START Material for the task

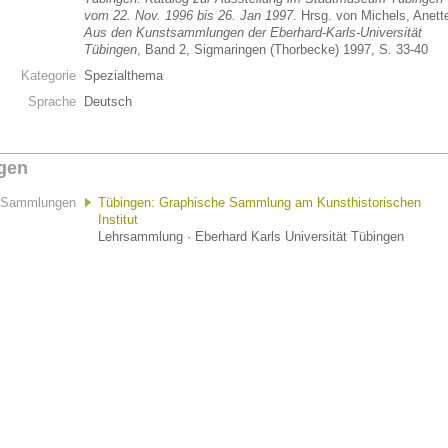
vom 22. Nov. 1996 bis 26. Jan 1997
. Hrsg. von Michels, Anett
Aus den Kunstsammlungen der Eberhard-Karls-Universität
Tübingen
, Band 2, Sigmaringen (Thorbecke) 1997, S. 33-40
Kategorie
Spezialthema
Sprache
Deutsch
gen
Sammlungen
Tübingen: Graphische Sammlung am Kunsthistorischen
Institut
Lehrsammlung · Eberhard Karls Universität Tübingen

END Material for the task

_Instructions for the task_:
Go through the data above and transcribe it in full, omitting any image.

_Output for this task_:
vom 22. Nov. 1996 bis 26. Jan 1997
. Hrsg. von Michels, Anett
Aus den Kunstsammlungen der Eberhard-Karls-Universität
Tübingen
, Band 2, Sigmaringen (Thorbecke) 1997, S. 33-40
Kategorie
Spezialthema
Sprache
Deutsch
gen
Sammlungen
Tübingen: Graphische Sammlung am Kunsthistorischen
Institut
Lehrsammlung · Eberhard Karls Universität Tübingen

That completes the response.